Thursday, May 10, 2007

Chapter 38

If I remember my O-level English adequately, comic relief is a technique intended to accentuate the intensity of drama or tragedy. The porter's speech in Macbeth is a classic example: his drunken knob gags and ironic references to the horrors taking place within the castle make the murder of Duncan seem even more ghastly.

Well, if Shakespeare can do it, why not Dan Brown? With Sophie, we ask the key question: "But if the Holy Grail is not a cup... what is it?" And rather than answering it, we plunge into an extended flashback, in which Langdon exchanges quips with his editor - sorry, make that "prominent editor", just like the "renowned curator", Jonas Faukman.

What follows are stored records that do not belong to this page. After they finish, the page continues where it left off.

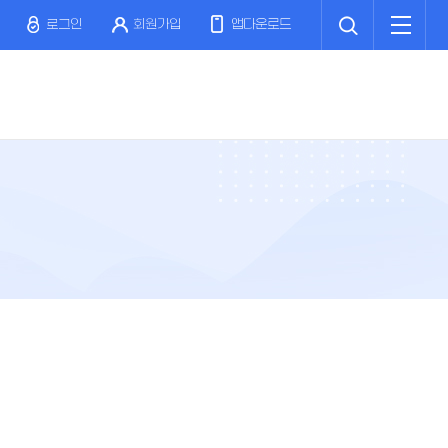
검
전
색
체
로그인
회원가입
앱다운로드
메
뉴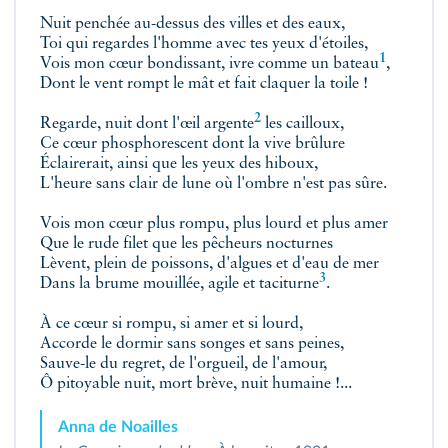
Nuit penchée au-dessus des villes et des eaux,
Toi qui regardes l'homme avec tes yeux d'étoiles,
1
Vois mon cœur bondissant,
ivre comme un bateau
,
Dont le vent rompt le mât et fait claquer la toile !
2
Regarde, nuit dont l'œil
argente
les cailloux,
Ce cœur phosphorescent dont la vive brûlure
Éclairerait, ainsi que les yeux des hiboux,
L'heure sans clair de lune où l'ombre n'est pas sûre.
Vois mon cœur plus rompu, plus lourd et plus amer
Que le rude filet que les pêcheurs nocturnes
Lèvent, plein de poissons, d'algues et d'eau de mer
3
Dans la brume mouillée, agile et
taciturne
.
À ce cœur si rompu, si amer et si lourd,
Accorde le dormir sans songes et sans peines,
Sauve-le du regret, de l'orgueil, de l'amour,
Ô pitoyable nuit, mort brève, nuit humaine !...
Anna de Noailles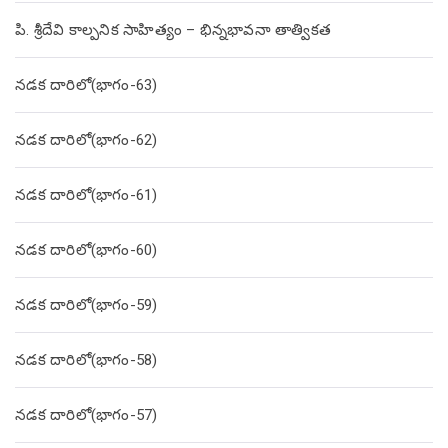
పి. శ్రీదేవి కాల్పనిక సాహిత్యం – భిన్నభావనా తాత్వికత
నడక దారిలో(భాగం-63)
నడక దారిలో(భాగం-62)
నడక దారిలో(భాగం-61)
నడక దారిలో(భాగం-60)
నడక దారిలో(భాగం-59)
నడక దారిలో(భాగం-58)
నడక దారిలో(భాగం-57)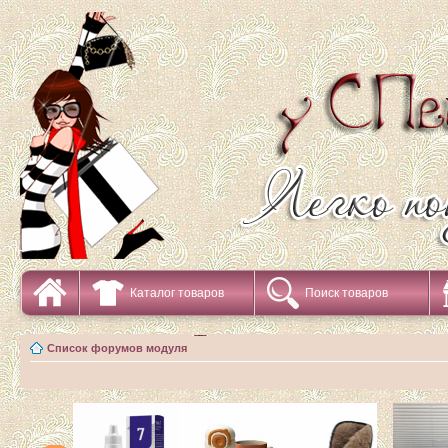
Каталог товаров
Поиск товаров
Список форумов модуля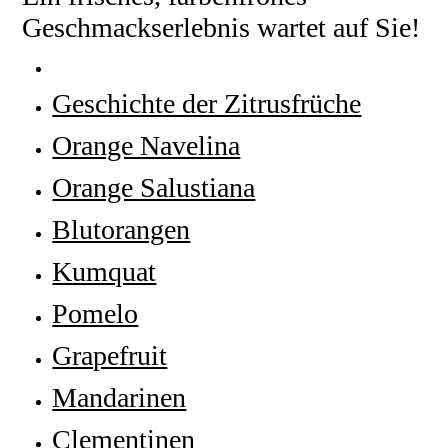
Geschmackserlebnis wartet auf Sie!
Geschichte der Zitrusfrüche
Orange Navelina
Orange Salustiana
Blutorangen
Kumquat
Pomelo
Grapefruit
Mandarinen
Clementinen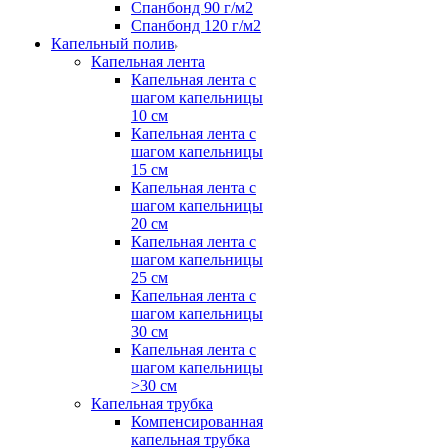
Спанбонд 90 г/м2
Спанбонд 120 г/м2
Капельный полив
Капельная лента
Капельная лента с
шагом капельницы
10 см
Капельная лента с
шагом капельницы
15 см
Капельная лента с
шагом капельницы
20 см
Капельная лента с
шагом капельницы
25 см
Капельная лента с
шагом капельницы
30 см
Капельная лента с
шагом капельницы
>30 см
Капельная трубка
Компенсированная
капельная трубка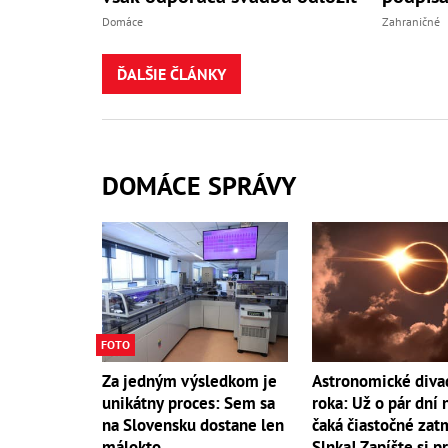
Domáce
Zahraničné
ĎALŠIE ČLÁNKY
DOMÁCE SPRÁVY
FOTO
Za jedným výsledkom je
Astronomické diva
unikátny proces: Sem sa
roka: Už o pár dní 
na Slovensku dostane len
čaká čiastočné zat
málokto
Slnka! Zapíšte si p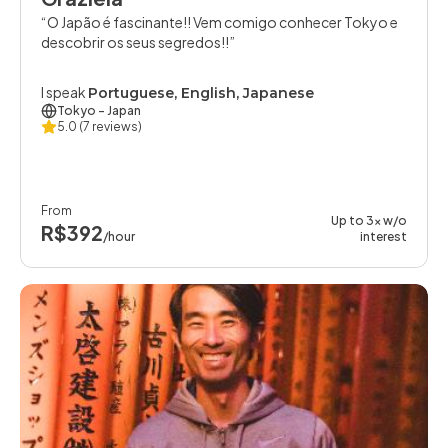
O Japão é fascinante!! Vem comigo conhecer Tokyo e
descobrir os seus segredos!!
I speak
Portuguese, English, Japanese
Tokyo
- Japan
5.0
(7 reviews)
From
Up to 3x w/o
R$392
/hour
interest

Jonas Faukman - does that sound like a contrived name, or what? A quick flip back to the Acknowledgements page informs us that Brown's editor is called Jason Kaufman. Ah, the scintillating verbal dexterity of the man. And a Harry Potter joke as well.

And then we're back into the midst of the action, as Sophie jacks a taxi, we get a quick French lesson and poor old Langdon once again proves himself to be a dumb American, this time who can't cope with a manual transmission. Oh, such larks.

Incidentally, Sir Leigh Teabing (another anagram) is described as a British Royal Historian, in capitals, as if this is some kind of official role, like the Deputy Comptroller Of The Queen's Knicker Drawer. Information and misinformation, education and nonsense, oozing all over the page, like bodily fluids in the Bois de Boulogne.